The fullest myth of Eros comes late, from the Roman writer Apuleius in his second-century novel The Golden Ass. Psyche was a mortal princess so beautiful that people began to neglect Aphrodite’s altars to worship her instead. Stung by jealousy, the goddess sent Eros to make Psyche fall in love with some vile creature. Instead the god pricked himself on his own arrow and fell in love with her.

Eros carried Psyche to a hidden palace and visited her only in darkness, forbidding her to look upon his face. Her envious sisters convinced her that her unseen husband must be a monster, so one night she lit a lamp to see him as he slept. A drop of hot oil fell and woke him, and the wounded god fled. Desperate to win him back, Psyche wandered the earth and finally threw herself on the mercy of Aphrodite, who set her a series of near-impossible tasks: sorting a mountain of mixed grain, gathering golden fleece from savage rams, and descending to the underworld to fetch beauty from Persephone. Psyche endured them all. In the end Eros forgave her, Zeus granted her immortality, and the lovers were united. Their daughter was named Hedone, meaning pleasure. Later readers took the tale as an allegory of the soul, since psyche means soul in Greek, journeying through trial toward union with love.

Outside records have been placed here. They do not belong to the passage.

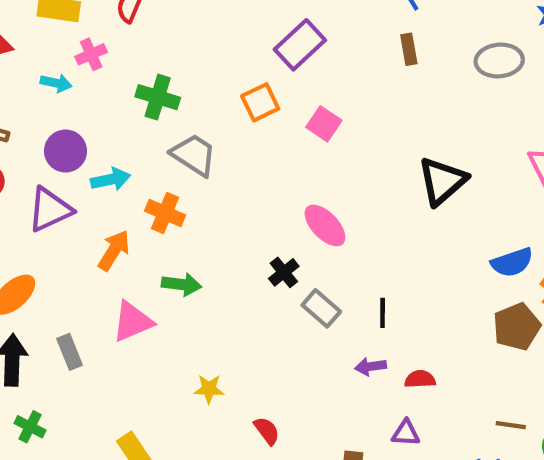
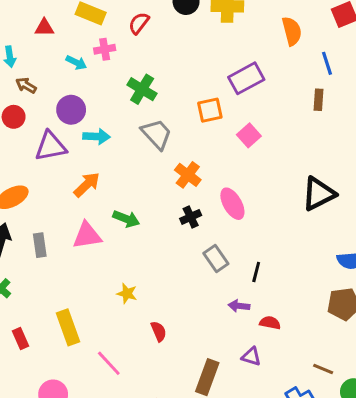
orange cross: (165, 213) -> (188, 175), moved
black cross: (284, 272) -> (191, 217), moved

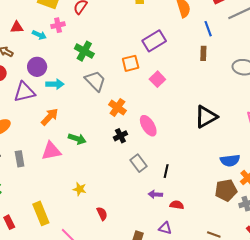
red triangle: (44, 28) -> (17, 27), moved

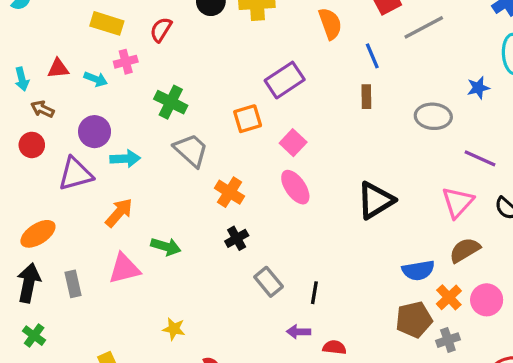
pink ellipse: (148, 126) -> (295, 187), moved

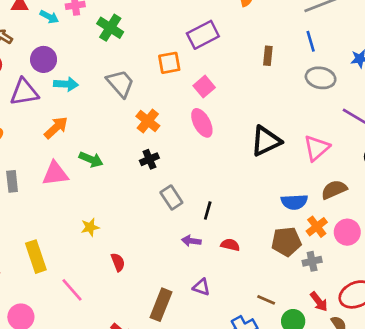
blue line: (372, 56) -> (311, 41), moved
green cross: (171, 102) -> (110, 28), moved
pink triangle: (458, 202) -> (317, 148), moved
yellow star: (174, 329) -> (90, 227), turned -30
red semicircle: (334, 347) -> (230, 245), moved

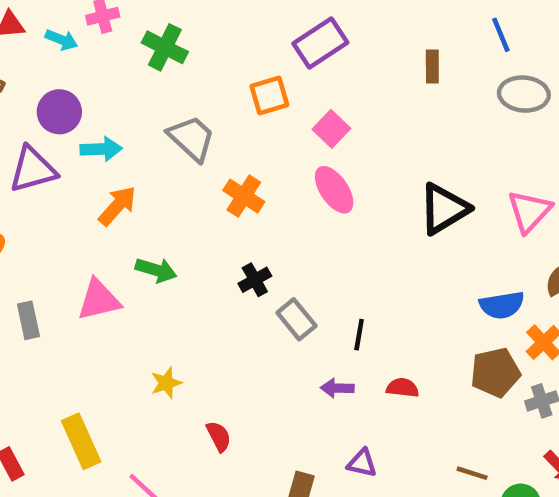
orange arrow: (56, 128) -> (117, 206), moved
black cross: (149, 159) -> (255, 280), moved

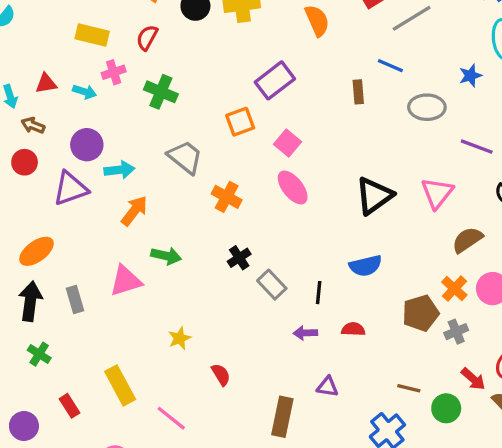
blue line: (501, 35) -> (390, 66), moved, turned -40
blue semicircle: (502, 305) -> (366, 266), moved

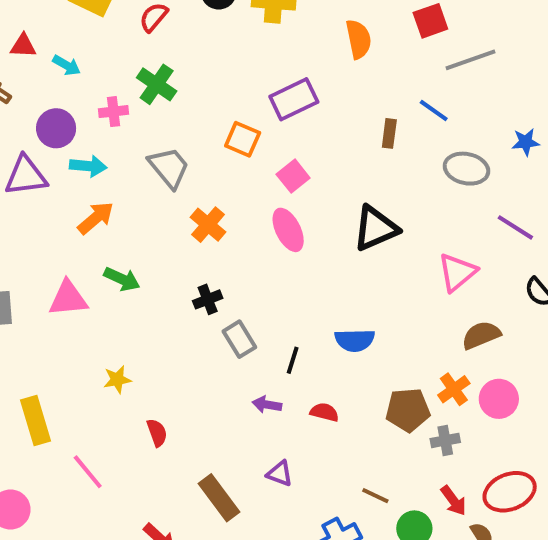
pink cross: (114, 72) -> (114, 112), moved
orange square: (240, 122) -> (243, 139), turned 32
black triangle: (374, 196) -> (375, 228), moved
brown rectangle: (282, 417) -> (219, 498), turned -60

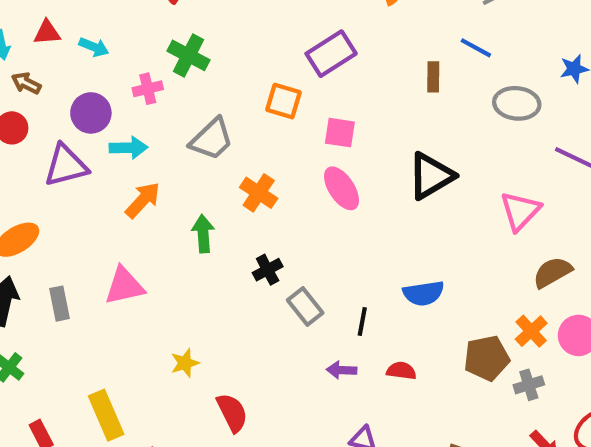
gray trapezoid: (169, 167) -> (212, 139), turned 93
pink square: (293, 176) -> (340, 133), turned -36
green arrow: (122, 279) -> (203, 234), moved, turned -112
red semicircle: (157, 433) -> (232, 413), size x1.4

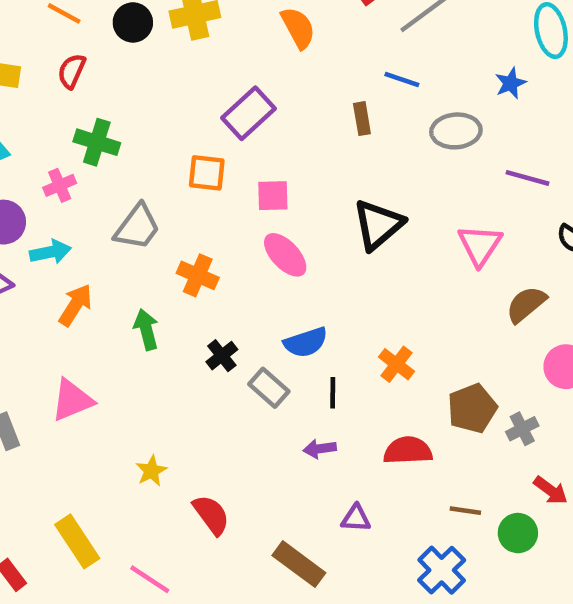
blue semicircle: (423, 293) -> (306, 342), moved
orange cross: (531, 331) -> (396, 364), moved
red semicircle: (401, 371) -> (408, 451), moved, size x1.5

Roman Equivalent and Legacy

The Romans knew Eros as Cupid, from cupido, meaning desire, and also called him Amor, meaning love. They kept his bow, his arrows, and his wings, and it is largely the Roman image that survives today in the plump cherub who appears on cards and decorations each February. That sentimental figure sits oddly beside the older Greek conception of a force that could topple the mightiest gods, yet both point to the same truth the Greeks recognized early: desire answers to no authority but its own. From Hesiod’s cosmic first principle to Apuleius’s tender bridegroom, Eros remained the god who reminds everyone, divine or mortal, that love is something one falls into rather than chooses.